Grazie Roma. Riflessioni sul 15 ottobre
Torino, 16 ottobre, tardo pomeriggio.
Ieri a Roma si è svolta una grande manifestazione, una delle tante che – in un climax ascendente, da un po’ di tempo a questa parte – vede un’intera generazione imporsi sulla scena politica. Il filo che lega tempi e luoghi di questa esplosione costituente pronta a travolgere l’Europa può essere riassunta con i due slogan “noi la crisi non la paghiamo” e “que se vayan todos” (a cui qualcuno aggiunge – a ragione – “ma proprio todos”). I due motti della piazza inquadrano gli ambiti dell’economia e della politica e, sapientemente, alludono alla loro connessione.

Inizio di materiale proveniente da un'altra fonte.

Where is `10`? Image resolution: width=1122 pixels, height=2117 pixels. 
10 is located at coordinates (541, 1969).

La formula politica che si è affermata in Occidente nel secondo dopoguerra – e che ha retto alle proprie contraddizioni interne già oltre tempo massimo – era fondata su una declinazione specifica del rapporto tra capitalismo e democrazia che, in un moto circolare, ha garantito legittimità all’uno e all’altra. Ci si riferisce, come ovvio, allo stato sociale o welfarestate. Quest’ultimo, ampiamente in crisi sin dagli anni Ottanta, è giunto ora al capolinea. A sostegno di questa affermazione non abbiamo bisogno di snocciolare elementi di erudizione politica, ci bastano le nostre vite. Basta inviare un curriculum o cercare una stanza in affitto (una stanza e non una casa!) per comprendere che la promessa implicita in tutte le cosiddette «costituzioni lunghe» del dopoguerra – tra cui quella italiana – viene oggi radicalmente smentita. Del nesso lineare e necessario tra crescita economica, giustizia sociale e stabilità politica non vi è infatti più traccia.

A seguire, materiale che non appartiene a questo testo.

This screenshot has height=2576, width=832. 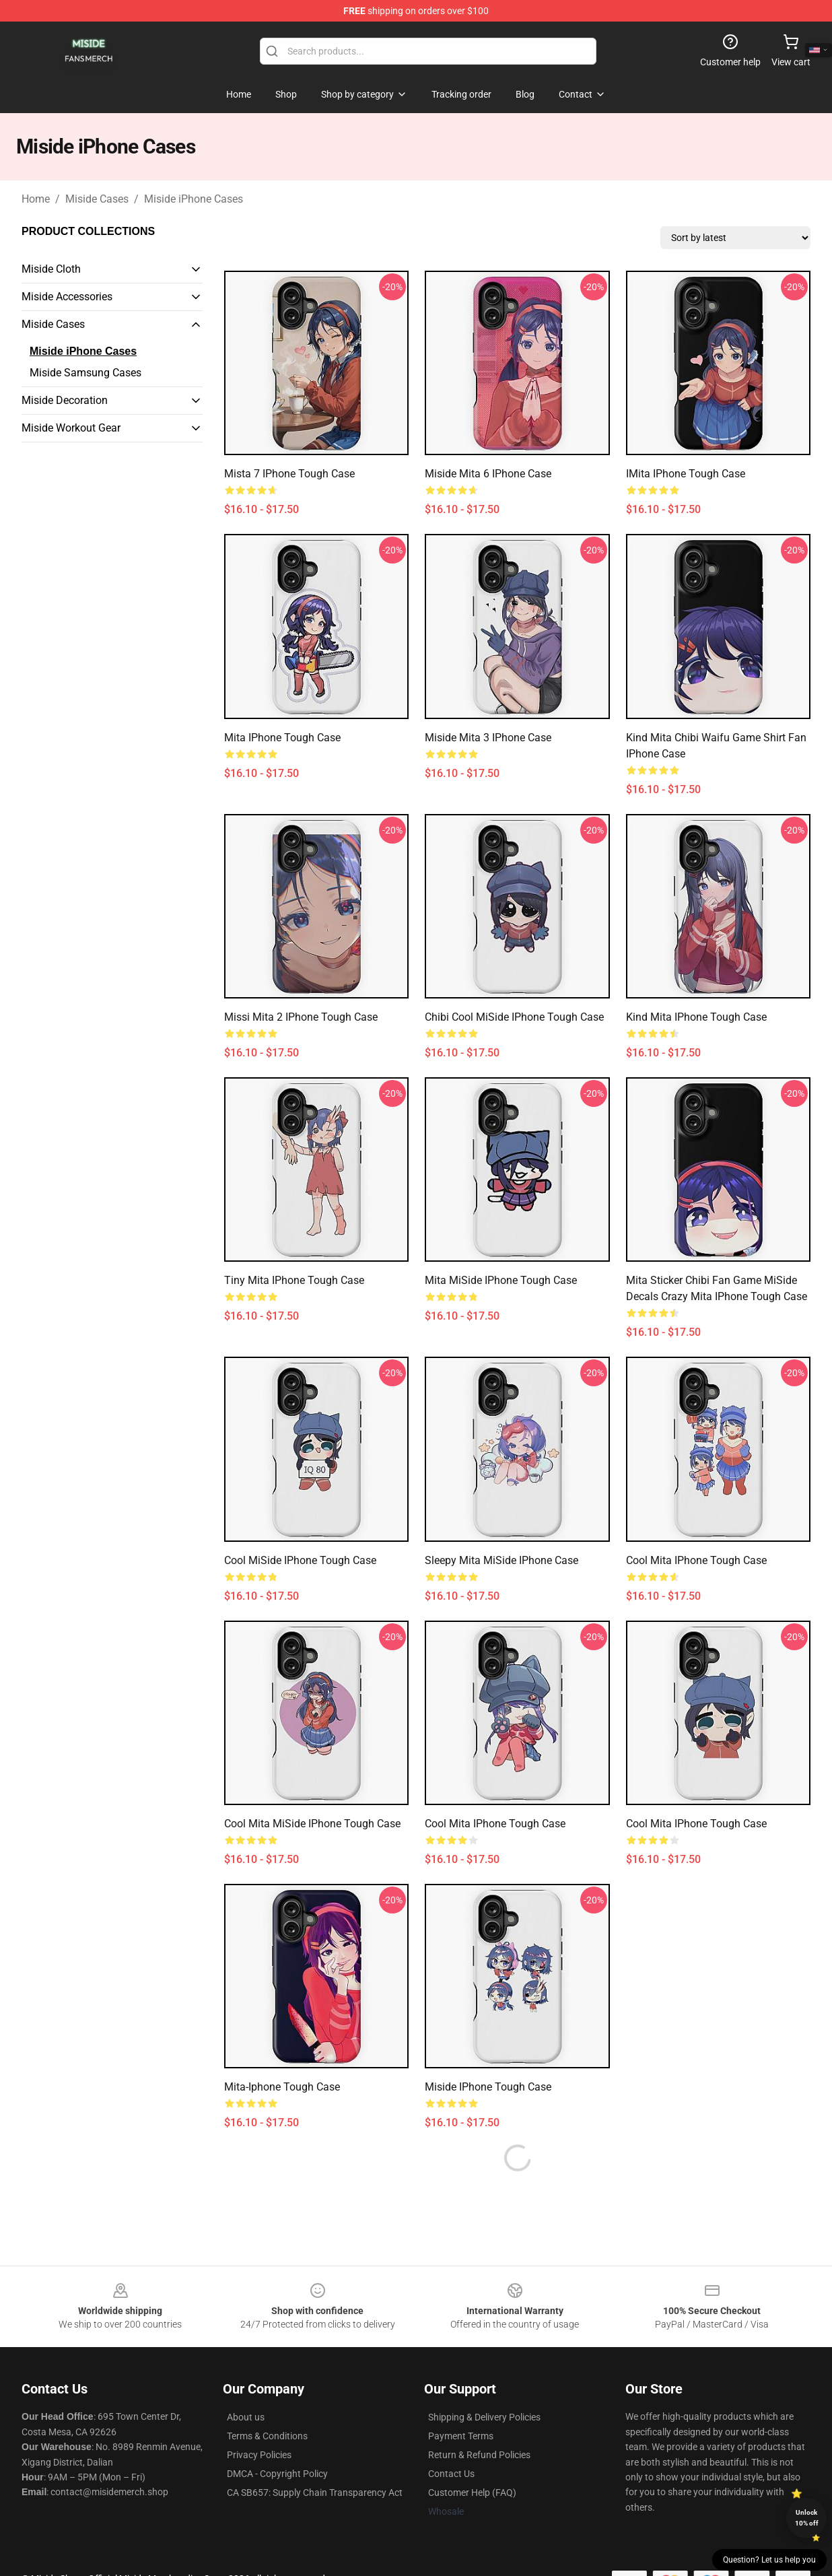 I want to click on Home, so click(x=36, y=199).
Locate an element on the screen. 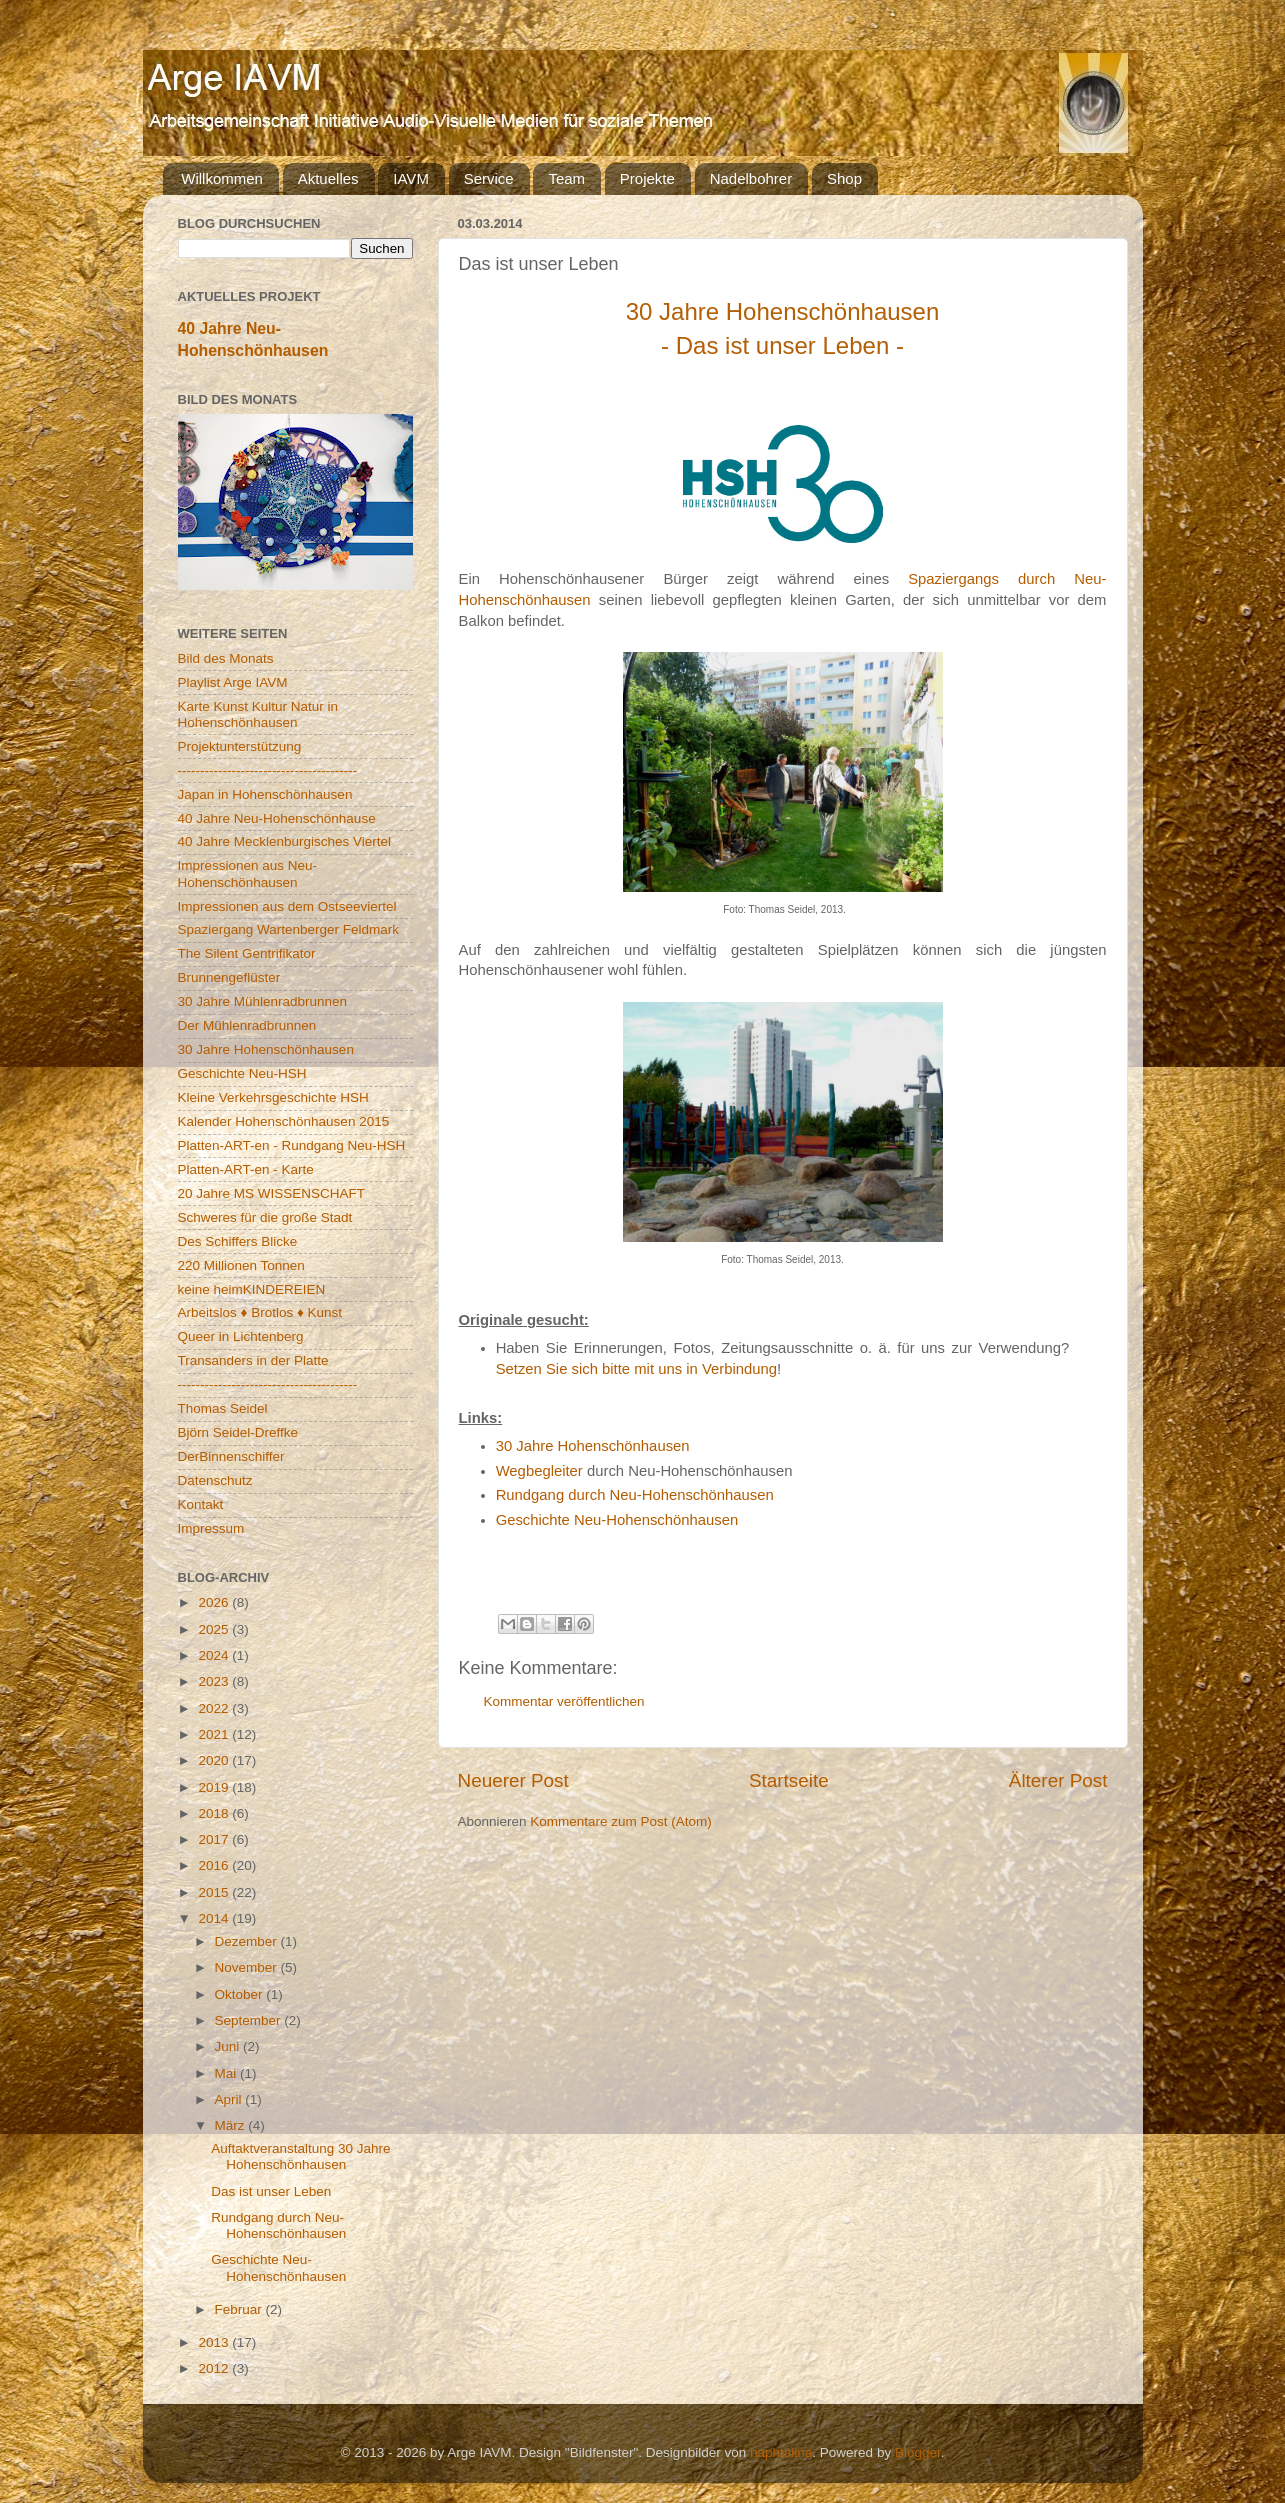 The width and height of the screenshot is (1285, 2503). Dezember is located at coordinates (248, 1941).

Il venir meno del sistema economico-politico del welfarestate (che come detto sopra le nostre vite ci mostrano assai meglio di qualunque querelle filosofica) coincide con il venir meno, al contempo, della credibilità dei suoi argomenti di legittimazione e delle istituzioni che ne incarnano l’autorità. Ciò sia detto con buona pace di tutti coloro che cercano di convincerci della bontà della causa: paternalisti di ogni schieramento e colore che invitano a credere ancora in un progetto già defunto (si vedano a tal proposto i vari editoriali dei quotidiani di oggi che, paterni, si compiacciono delle utopie giovanili e, al contempo, ne bacchettano severi le pratiche).

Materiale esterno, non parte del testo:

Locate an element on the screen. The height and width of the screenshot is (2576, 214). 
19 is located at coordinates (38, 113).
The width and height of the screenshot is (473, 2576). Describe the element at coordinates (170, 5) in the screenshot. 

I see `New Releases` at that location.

Vi è un’enorme differenza tra il valutare le democrazie per quel che sono e l’esaminare il concetto di democrazia nella sua valenza prescrittiva. La differenza è quella che passa tra l’essere e il dover essere. Al movimento composito che si è espresso ieri a Roma interessa il primo dei due termini: interessa ciò che è. Questa precisazione è della massima importanza per rivendicare la politicità di un movimento a cui, al contrario, si cerca di attribuire o un’anima utopica-moralistica o un corpo criminale-nichilista a seconda che se ne enfatizzi la “parte buona” o se ne criminalizzi la “parte cattiva”.
Interessarsi a “ciò che è” significa focalizzare l’attenzione sui rapporti reali che reggono l’attuale sistema di crisi per prendere una parte attiva all’interno della relazione. Entro questa relazione il sistema democratico non può giocare un ruolo super partes in quanto, nella concretezza della sua forma storica, il suo legame con il capitalismo non è né occasionale né neutro. Nel momento in cui l’illusione della sintesi tra profitto e giustizia sociale viene smentita con brutalità inaudita, risulta più che mai evidente da che parte stia la democrazia (quella vera, s’intende e non quella come “dovrebbe essere”). Il que se vayan todos delle piazze, tra cui quella romana di ieri, non va interpretato come un moto di indignazione rivolto soltanto ad alcuni rappresentanti specifici di un sistema altrimenti perfetto o perfettibile. Esso, al contrario, esprime una ben più radicale sanzione di illegittimità di un sistema che si legittima attraverso il ricorso a una promessa che, tuttavia, si è già esaurita/smentita.